Da band consolidate a Nove: la nuova sfida di Marco Manini
Dopo anni di esperienza con Materazi Future Club e Les Enfants, Marco Manini sceglie di mettersi in gioco da solo con Nove, un nome che evoca cambiamenti e nuove strade. Qui il cantautore punta tutto sull’espressione personale, affrontando temi che forse nelle band non aveva mai potuto esplorare fino in fondo. Non è un allontanamento, piuttosto un modo per scavare più a fondo, tra sonorità diverse e testi diretti.
La scrittura di Manini con Nove è schietta, parla di attualità filtrata attraverso esperienze vissute, senza fronzoli o teorie complicate. La musica si fa contenitore di riflessioni sociali e politiche, mescolando stili e creando atmosfere che invitano a pensare, a sentire con attenzione.
“La sinistra è morta”: un titolo che non lascia indifferenti
Uscito il 10 luglio 2026, “La sinistra è morta” è un brano che non vuole passare inosservato. Il titolo è una sfida, uno stimolo a guardare in faccia una realtà politica complessa e in continuo mutamento. La canzone mette sul tavolo critiche nette, senza paura di affrontare verità scomode sulla sinistra italiana ed europea.
Con i Brucherò nei pascoli a fianco, Manini costruisce un pezzo che suona come un dialogo urgente, un confronto acceso ma intelligente. Il sound è moderno, mescola elementi tradizionali con sperimentazioni sonore, creando la cornice perfetta per un testo che colpisce dritto al punto.
Non è solo una denuncia, ma un invito a riflettere davvero sui valori e sulle scelte di oggi. Il brano trova un equilibrio tra la polemica e un’introspezione sincera, senza cadere nell’autoreferenzialità, ma puntando a innescare un dibattito necessario.

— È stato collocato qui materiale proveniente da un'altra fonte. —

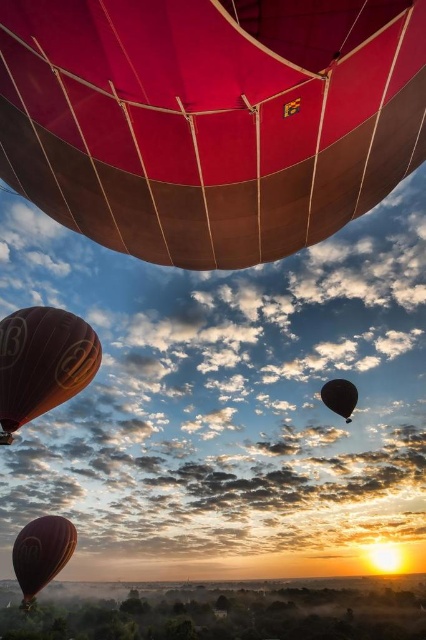 Between point (310, 122) and point (342, 406), which one is positioned in front?

Point (310, 122) is in front.

At what (x,y) coordinates should I click in order to perform the action: click on matte red balloon at upper center. Please return your answer as a coordinate pair (x, y). This screenshot has height=640, width=426. Looking at the image, I should click on (210, 118).

Between point (206, 179) and point (342, 401), which one is positioned behind?

Positioned behind is point (342, 401).

You are a GUI agent. You are given a task and a screenshot of the screen. Output one action in this format:
    pyautogui.click(x=<x>, y=<y>)
    Task: Click on the matte red balloon at upper center
    
    Given the screenshot: What is the action you would take?
    click(210, 118)

Which is behind, point (20, 403) or point (350, 390)?

The point (350, 390) is behind.

Can you confirm if matte orange balloon at lower left is positioned to the left of black glossy balloon at lower right?

Correct, you'll find matte orange balloon at lower left to the left of black glossy balloon at lower right.

The width and height of the screenshot is (426, 640). What are the coordinates of `matte orange balloon at lower left` in the screenshot? It's located at (43, 364).

Consider the image. Does matte orange balloon at lower left appear over matte brown hot air balloon at lower left?

Yes, matte orange balloon at lower left is above matte brown hot air balloon at lower left.

Does point (63, 358) lie in front of point (28, 572)?

Yes, point (63, 358) is closer to viewer.

The height and width of the screenshot is (640, 426). I want to click on matte orange balloon at lower left, so (43, 364). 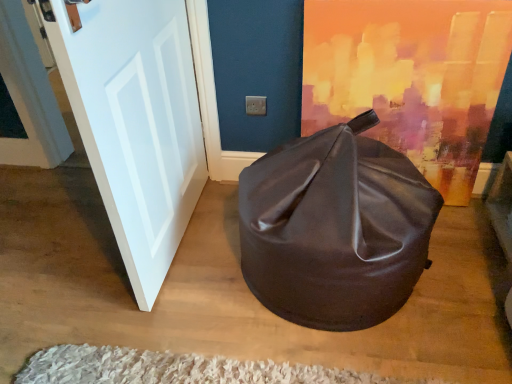 Locate an element on the screen. The image size is (512, 384). free area in between white glossy door at left and shiny brown bean bag at center is located at coordinates (209, 251). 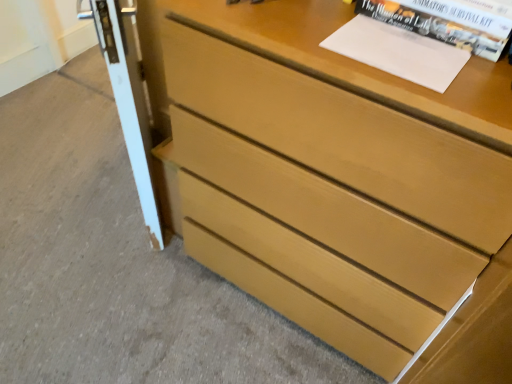 Identify the location of vacant space in front of white glossy screen door at left. (111, 273).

Brucherò nei pascoli: la spalla che dà forza al messaggio
Il contributo dei Brucherò nei pascoli è fondamentale. Il loro stile, che mescola folk e alternative con un tocco personale, si fonde con Nove per dare vita a un suono che sfuma i confini tra i generi. Il risultato è un brano vivo, ricco di sfumature, che sostiene e valorizza il testo.
La band porta energia e un’impronta originale, con strumenti acustici e arrangiamenti curati che creano un’atmosfera capace di amplificare il messaggio sociale e politico del singolo. Insieme, Manini e i Brucherò nei pascoli riescono a trasformare la musica in uno strumento di riflessione e confronto.

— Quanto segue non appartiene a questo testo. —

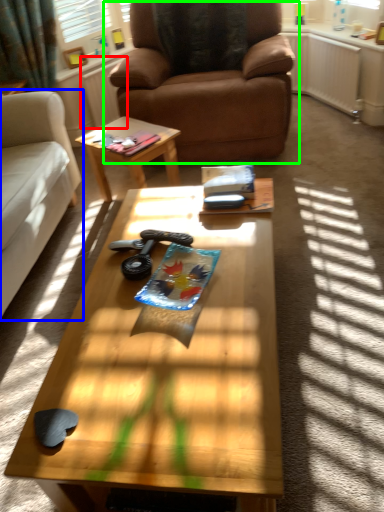 Question: Based on their relative distances, which object is nearer to radiator (highlighted by a red box)? Choose from studio couch (highlighted by a blue box) and chair (highlighted by a green box).

Choices:
 (A) studio couch
 (B) chair

Answer: (B) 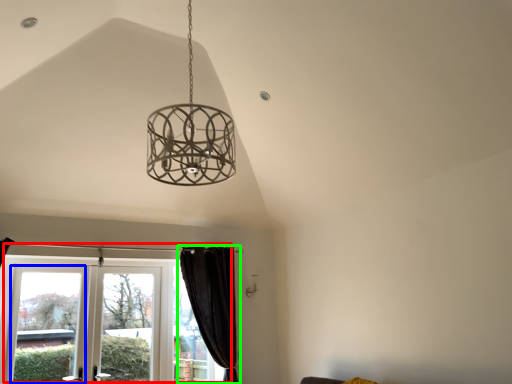 Question: Based on their relative distances, which object is nearer to window (highlighted by a red box)? Choose from window (highlighted by a blue box) and curtain (highlighted by a green box).

Choices:
 (A) window
 (B) curtain

Answer: (A) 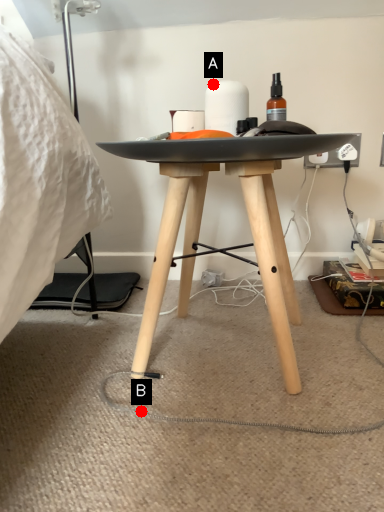 Question: Two points are circled on the image, labeled by A and B beside each circle. Which of the following is the farthest from the observer?

Choices:
 (A) A is further
 (B) B is further

Answer: (A)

“La sinistra è morta” online: un debutto che fa discutere
Dal 10 luglio 2026 “La sinistra è morta” è disponibile su tutte le piattaforme digitali più usate: Spotify, Apple Music, YouTube e non solo. Questa scelta permette al brano di raggiungere subito un pubblico ampio e variegato, pronto ad accogliere un pezzo che unisce impegno e sonorità fresche.
Il singolo si distingue nella scena indipendente italiana per la capacità di parlare di politica con un linguaggio musicale accessibile e al passo coi tempi. La risposta sui canali di streaming conferma che la musica può ancora essere un mezzo potente per raccontare e far discutere sugli umori sociali.
La collaborazione tra Manini e i Brucherò nei pascoli è stata riconosciuta come uno degli elementi chiave che danno corpo a un progetto attuale e rilevante. Questo debutto digitale è la prova che, anche oggi, la musica può rinnovarsi e comunicare contenuti importanti in modi nuovi, parlando non solo agli appassionati ma a chi vuole capire meglio il mondo che cambia.